[Opening Provided information section]
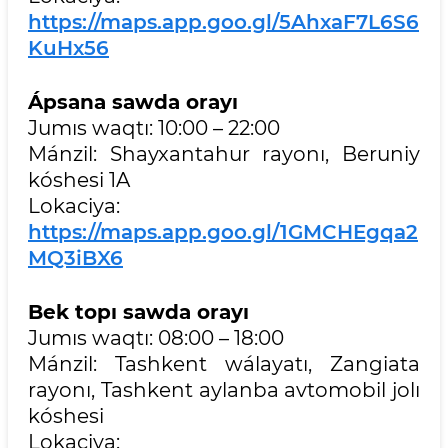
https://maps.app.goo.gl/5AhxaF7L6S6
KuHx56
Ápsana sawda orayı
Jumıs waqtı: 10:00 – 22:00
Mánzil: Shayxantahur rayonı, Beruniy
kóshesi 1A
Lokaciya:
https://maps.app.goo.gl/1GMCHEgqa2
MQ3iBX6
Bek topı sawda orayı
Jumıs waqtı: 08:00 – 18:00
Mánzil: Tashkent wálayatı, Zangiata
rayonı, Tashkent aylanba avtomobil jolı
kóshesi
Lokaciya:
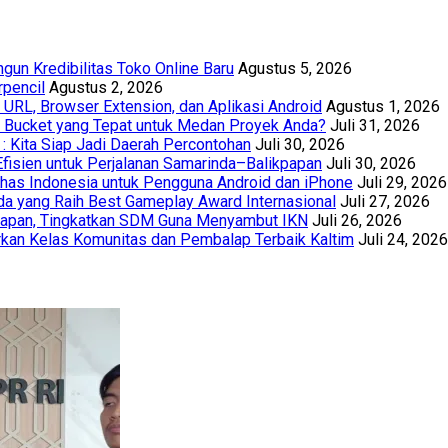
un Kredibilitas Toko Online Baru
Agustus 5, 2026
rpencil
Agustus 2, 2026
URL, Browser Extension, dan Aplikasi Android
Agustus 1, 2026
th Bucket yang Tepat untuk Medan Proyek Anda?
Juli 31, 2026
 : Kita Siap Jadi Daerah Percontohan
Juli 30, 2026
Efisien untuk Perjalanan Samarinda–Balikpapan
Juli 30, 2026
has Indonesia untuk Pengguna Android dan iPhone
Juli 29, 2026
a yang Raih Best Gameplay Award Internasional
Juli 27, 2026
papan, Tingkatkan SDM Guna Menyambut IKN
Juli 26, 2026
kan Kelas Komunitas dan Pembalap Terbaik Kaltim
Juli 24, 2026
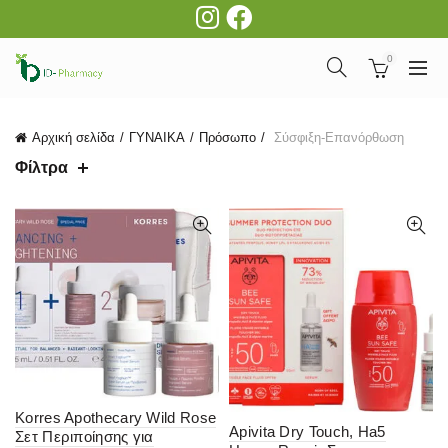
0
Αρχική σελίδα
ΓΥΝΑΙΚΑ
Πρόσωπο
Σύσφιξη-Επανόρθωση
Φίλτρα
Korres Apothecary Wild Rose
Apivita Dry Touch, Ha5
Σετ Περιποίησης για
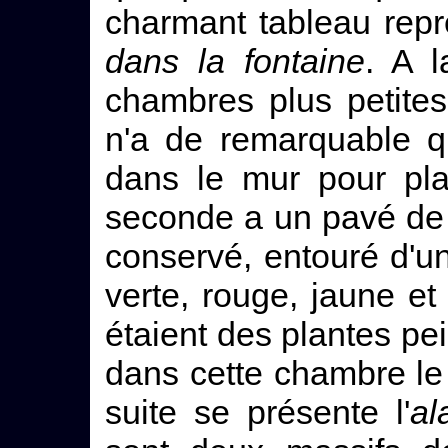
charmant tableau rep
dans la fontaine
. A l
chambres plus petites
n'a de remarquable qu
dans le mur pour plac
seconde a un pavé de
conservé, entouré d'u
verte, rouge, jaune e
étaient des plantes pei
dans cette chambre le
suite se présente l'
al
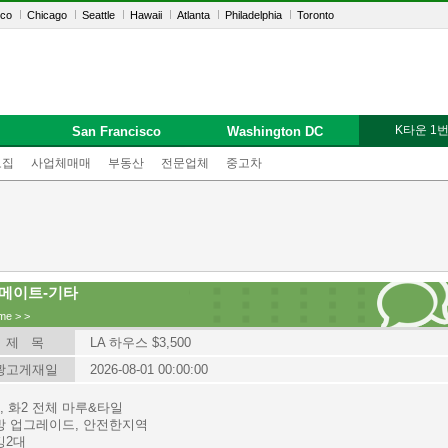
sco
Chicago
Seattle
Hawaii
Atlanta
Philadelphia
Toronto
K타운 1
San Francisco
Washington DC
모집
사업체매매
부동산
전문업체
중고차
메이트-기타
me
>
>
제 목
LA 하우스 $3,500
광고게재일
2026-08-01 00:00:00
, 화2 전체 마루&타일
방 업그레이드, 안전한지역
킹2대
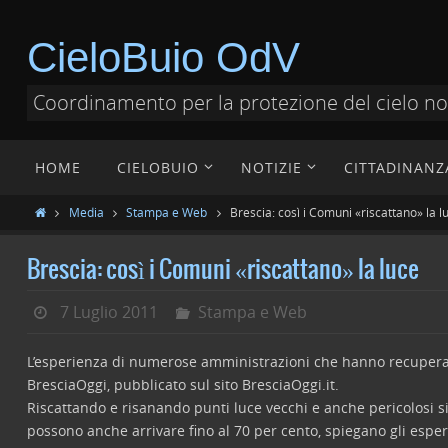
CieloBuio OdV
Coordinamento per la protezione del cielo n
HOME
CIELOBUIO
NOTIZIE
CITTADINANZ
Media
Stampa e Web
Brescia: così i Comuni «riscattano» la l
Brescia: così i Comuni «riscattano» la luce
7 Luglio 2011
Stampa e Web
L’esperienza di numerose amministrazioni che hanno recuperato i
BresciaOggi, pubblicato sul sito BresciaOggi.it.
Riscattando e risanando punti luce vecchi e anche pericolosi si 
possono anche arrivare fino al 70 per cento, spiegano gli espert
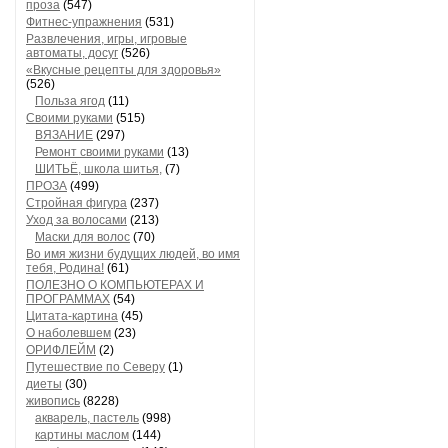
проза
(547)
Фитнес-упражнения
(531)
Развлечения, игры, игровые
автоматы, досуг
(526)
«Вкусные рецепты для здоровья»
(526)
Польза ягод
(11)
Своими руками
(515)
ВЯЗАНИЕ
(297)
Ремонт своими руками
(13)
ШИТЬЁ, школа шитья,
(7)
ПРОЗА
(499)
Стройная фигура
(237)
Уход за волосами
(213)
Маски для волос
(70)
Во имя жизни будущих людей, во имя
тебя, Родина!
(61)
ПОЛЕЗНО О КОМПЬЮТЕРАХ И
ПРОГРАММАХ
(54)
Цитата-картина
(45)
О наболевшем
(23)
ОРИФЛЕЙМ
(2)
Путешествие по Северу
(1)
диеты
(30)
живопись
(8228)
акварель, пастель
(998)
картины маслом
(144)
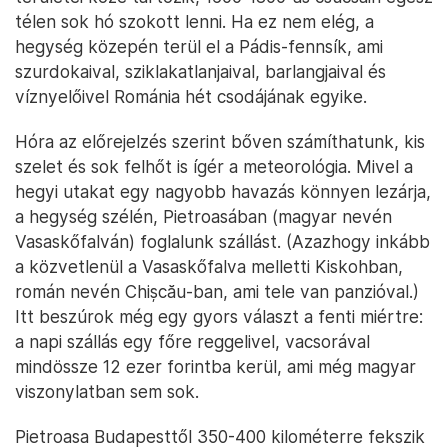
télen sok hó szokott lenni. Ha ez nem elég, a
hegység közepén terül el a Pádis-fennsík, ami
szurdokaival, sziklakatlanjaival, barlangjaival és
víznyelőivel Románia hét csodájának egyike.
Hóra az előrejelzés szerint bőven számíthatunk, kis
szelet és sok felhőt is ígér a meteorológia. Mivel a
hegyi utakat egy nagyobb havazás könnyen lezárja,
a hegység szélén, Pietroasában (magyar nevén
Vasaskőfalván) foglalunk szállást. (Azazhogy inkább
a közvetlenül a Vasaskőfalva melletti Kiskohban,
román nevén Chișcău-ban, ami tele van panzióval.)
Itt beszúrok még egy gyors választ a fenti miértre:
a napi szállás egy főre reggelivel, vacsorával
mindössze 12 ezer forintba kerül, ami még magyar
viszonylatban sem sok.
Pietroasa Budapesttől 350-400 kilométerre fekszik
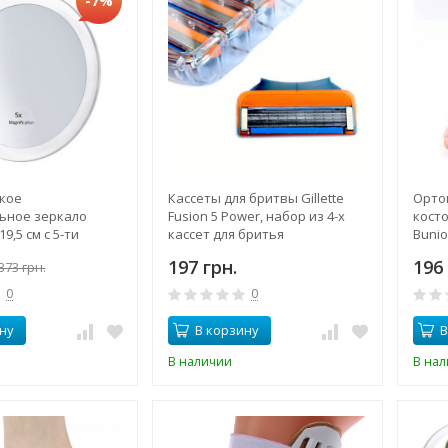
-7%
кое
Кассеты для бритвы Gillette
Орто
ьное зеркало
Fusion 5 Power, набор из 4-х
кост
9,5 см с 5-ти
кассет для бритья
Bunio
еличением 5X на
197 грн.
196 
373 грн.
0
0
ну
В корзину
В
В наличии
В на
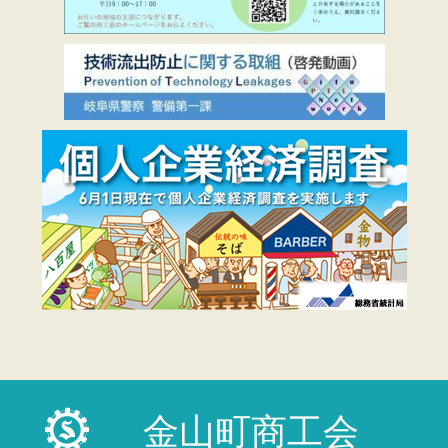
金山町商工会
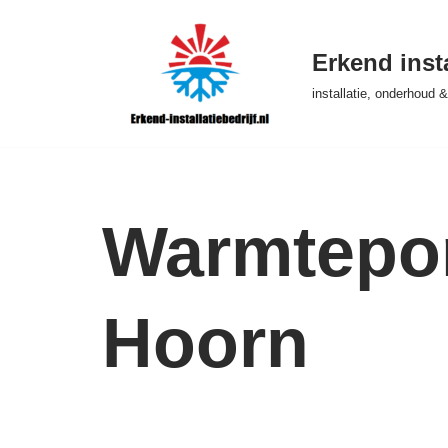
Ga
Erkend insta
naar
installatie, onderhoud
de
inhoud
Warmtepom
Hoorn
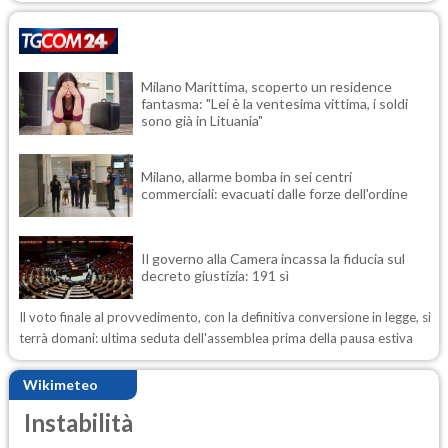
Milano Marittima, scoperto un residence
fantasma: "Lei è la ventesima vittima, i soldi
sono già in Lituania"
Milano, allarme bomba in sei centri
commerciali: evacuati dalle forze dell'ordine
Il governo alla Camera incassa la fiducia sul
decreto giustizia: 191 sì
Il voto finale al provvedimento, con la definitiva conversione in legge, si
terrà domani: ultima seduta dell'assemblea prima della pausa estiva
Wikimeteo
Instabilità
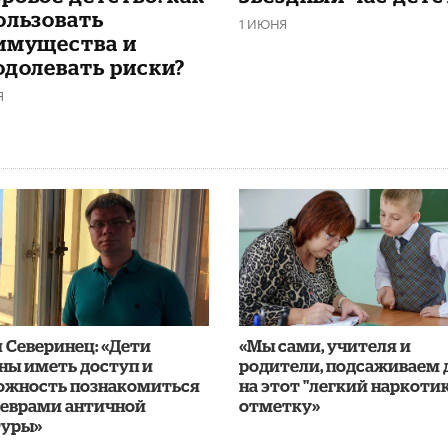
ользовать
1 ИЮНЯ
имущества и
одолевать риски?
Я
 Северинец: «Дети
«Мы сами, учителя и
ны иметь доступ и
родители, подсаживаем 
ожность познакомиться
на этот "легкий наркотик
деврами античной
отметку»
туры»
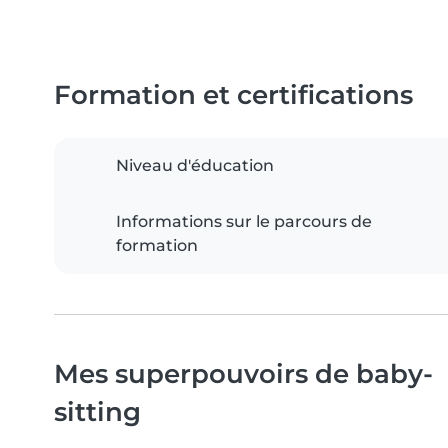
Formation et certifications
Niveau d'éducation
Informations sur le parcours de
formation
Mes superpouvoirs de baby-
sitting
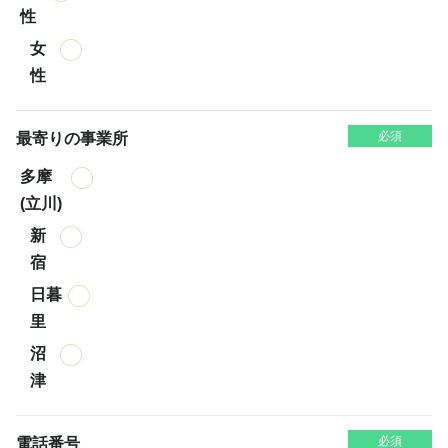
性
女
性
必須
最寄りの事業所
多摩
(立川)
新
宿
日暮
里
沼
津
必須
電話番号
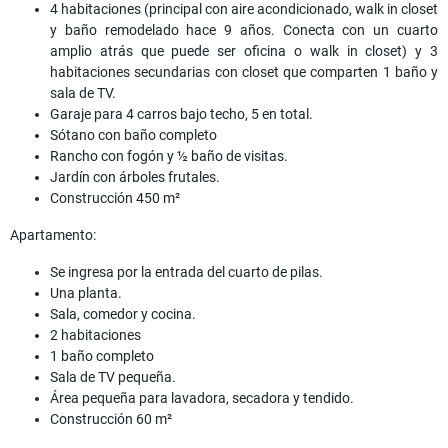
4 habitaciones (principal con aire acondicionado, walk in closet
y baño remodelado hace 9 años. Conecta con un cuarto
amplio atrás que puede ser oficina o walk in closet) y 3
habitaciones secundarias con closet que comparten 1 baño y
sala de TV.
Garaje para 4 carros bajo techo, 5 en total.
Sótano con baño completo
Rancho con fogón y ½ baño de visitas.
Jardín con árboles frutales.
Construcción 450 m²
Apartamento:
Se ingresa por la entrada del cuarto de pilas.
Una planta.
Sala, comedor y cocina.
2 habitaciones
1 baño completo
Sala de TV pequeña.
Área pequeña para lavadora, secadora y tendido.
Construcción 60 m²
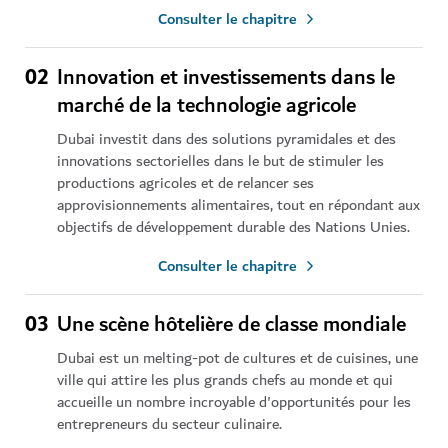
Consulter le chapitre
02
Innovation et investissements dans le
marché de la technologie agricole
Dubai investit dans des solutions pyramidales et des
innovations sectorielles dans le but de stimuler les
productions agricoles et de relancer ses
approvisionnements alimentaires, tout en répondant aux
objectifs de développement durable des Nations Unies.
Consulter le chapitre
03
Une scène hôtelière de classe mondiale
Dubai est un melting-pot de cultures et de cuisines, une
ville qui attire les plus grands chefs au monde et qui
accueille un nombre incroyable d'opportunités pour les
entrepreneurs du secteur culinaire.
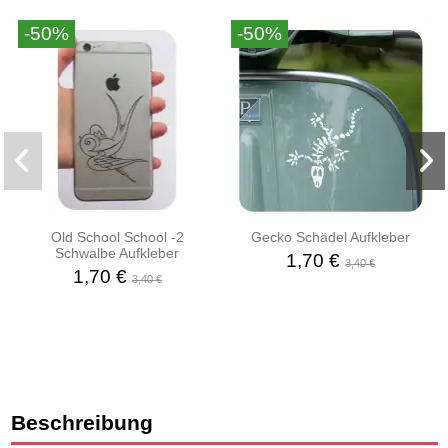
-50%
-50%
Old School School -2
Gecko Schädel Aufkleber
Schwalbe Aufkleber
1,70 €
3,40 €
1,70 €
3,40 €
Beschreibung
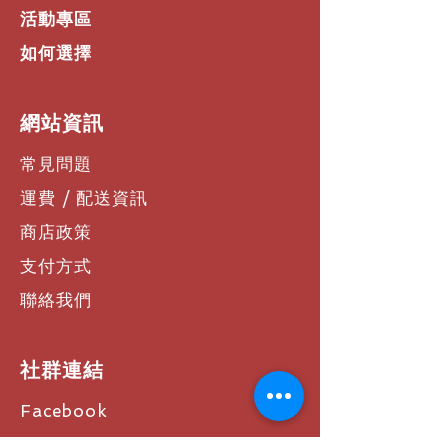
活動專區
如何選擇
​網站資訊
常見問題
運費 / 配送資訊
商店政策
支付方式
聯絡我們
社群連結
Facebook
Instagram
[Closing Provided information section]
◆ Task objective ◆
Pictures are to be left out while the lines from the beginning of the records through the line with "BresciaOggi, pubblicato sul" are copied word for word.

◆ Task answer ◆
https://maps.app.goo.gl/5AhxaF7L6S6
KuHx56
Ápsana sawda orayı
Jumıs waqtı: 10:00 – 22:00
Mánzil: Shayxantahur rayonı, Beruniy
kóshesi 1A
Lokaciya:
https://maps.app.goo.gl/1GMCHEgqa2
MQ3iBX6
Bek topı sawda orayı
Jumıs waqtı: 08:00 – 18:00
Mánzil: Tashkent wálayatı, Zangiata
rayonı, Tashkent aylanba avtomobil jolı
kóshesi
Lokaciya:
un Kredibilitas Toko Online Baru
Agustus 5, 2026
rpencil
Agustus 2, 2026
URL, Browser Extension, dan Aplikasi Android
Agustus 1, 2026
th Bucket yang Tepat untuk Medan Proyek Anda?
Juli 31, 2026
 : Kita Siap Jadi Daerah Percontohan
Juli 30, 2026
Efisien untuk Perjalanan Samarinda–Balikpapan
Juli 30, 2026
has Indonesia untuk Pengguna Android dan iPhone
Juli 29, 2026
a yang Raih Best Gameplay Award Internasional
Juli 27, 2026
papan, Tingkatkan SDM Guna Menyambut IKN
Juli 26, 2026
kan Kelas Komunitas dan Pembalap Terbaik Kaltim
Juli 24, 2026
0
Αρχική σελίδα
ΓΥΝΑΙΚΑ
Πρόσωπο
Σύσφιξη-Επανόρθωση
Φίλτρα
Korres Apothecary Wild Rose
Apivita Dry Touch, Ha5
Σετ Περιποίησης για
charmant tableau rep
dans la fontaine
. A l
chambres plus petites
n'a de remarquable qu
dans le mur pour plac
seconde a un pavé de
conservé, entouré d'u
verte, rouge, jaune e
étaient des plantes pei
dans cette chambre le
suite se présente l'
al
sco
Chicago
Seattle
Hawaii
Atlanta
Philadelphia
Toronto
K타운 1
San Francisco
Washington DC
모집
사업체매매
부동산
전문업체
중고차
메이트-기타
me
>
>
제 목
LA 하우스 $3,500
광고게재일
2026-08-01 00:00:00
, 화2 전체 마루&타일
방 업그레이드, 안전한지역
킹2대
CieloBuio OdV
Coordinamento per la protezione del cielo n
HOME
CIELOBUIO
NOTIZIE
CITTADINANZ
Media
Stampa e Web
Brescia: così i Comuni «riscattano» la l
Brescia: così i Comuni «riscattano» la luce
7 Luglio 2011
Stampa e Web
L’esperienza di numerose amministrazioni che hanno recuperato i
BresciaOggi, pubblicato sul sito BresciaOggi.it.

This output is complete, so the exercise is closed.